RECORDS FOR THIS EXERCISE.
▼

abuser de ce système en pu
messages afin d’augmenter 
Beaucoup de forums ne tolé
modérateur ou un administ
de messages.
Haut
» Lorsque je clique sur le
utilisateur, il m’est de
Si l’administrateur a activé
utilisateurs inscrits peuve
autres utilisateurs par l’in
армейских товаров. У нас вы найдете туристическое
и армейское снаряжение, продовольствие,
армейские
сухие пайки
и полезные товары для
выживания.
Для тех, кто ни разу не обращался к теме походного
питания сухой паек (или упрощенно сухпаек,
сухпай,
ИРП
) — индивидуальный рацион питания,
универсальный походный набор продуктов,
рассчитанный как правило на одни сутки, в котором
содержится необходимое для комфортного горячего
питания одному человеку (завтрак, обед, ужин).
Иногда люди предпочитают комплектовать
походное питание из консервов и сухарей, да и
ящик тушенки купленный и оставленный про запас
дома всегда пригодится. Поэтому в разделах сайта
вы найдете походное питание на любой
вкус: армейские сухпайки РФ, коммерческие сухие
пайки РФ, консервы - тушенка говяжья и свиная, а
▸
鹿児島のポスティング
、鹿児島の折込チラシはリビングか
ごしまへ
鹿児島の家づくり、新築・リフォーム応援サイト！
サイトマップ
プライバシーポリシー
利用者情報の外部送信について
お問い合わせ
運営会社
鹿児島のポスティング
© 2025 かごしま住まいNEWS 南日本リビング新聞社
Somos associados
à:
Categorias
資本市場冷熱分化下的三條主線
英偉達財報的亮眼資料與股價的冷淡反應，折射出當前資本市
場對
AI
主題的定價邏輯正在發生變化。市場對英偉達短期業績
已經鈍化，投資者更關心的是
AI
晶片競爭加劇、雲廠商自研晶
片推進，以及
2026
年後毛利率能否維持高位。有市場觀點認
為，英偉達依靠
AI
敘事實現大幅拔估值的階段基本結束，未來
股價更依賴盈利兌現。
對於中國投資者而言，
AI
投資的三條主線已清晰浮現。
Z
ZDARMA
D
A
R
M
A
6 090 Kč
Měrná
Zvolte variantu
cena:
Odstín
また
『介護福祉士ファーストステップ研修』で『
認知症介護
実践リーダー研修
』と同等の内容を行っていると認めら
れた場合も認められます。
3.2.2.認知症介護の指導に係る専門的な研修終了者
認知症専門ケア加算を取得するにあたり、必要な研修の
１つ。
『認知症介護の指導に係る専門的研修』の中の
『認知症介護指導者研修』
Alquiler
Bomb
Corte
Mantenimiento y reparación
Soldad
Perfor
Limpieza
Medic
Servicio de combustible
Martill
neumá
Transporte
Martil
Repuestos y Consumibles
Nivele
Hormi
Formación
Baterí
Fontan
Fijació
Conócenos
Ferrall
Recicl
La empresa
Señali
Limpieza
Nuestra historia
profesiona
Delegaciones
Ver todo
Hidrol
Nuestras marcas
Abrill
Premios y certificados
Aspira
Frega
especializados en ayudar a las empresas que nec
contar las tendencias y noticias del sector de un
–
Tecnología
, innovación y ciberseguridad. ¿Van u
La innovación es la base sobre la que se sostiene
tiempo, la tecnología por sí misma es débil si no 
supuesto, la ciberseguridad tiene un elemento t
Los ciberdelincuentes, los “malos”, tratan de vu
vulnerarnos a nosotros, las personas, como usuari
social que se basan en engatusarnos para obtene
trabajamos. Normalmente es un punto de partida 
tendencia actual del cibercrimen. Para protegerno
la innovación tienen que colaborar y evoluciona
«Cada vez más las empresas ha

▲

WORK ITEM. Above are several records. Count the lines among them that contain "empresas" and give only the total.

PROBLEM SOLUTION. 2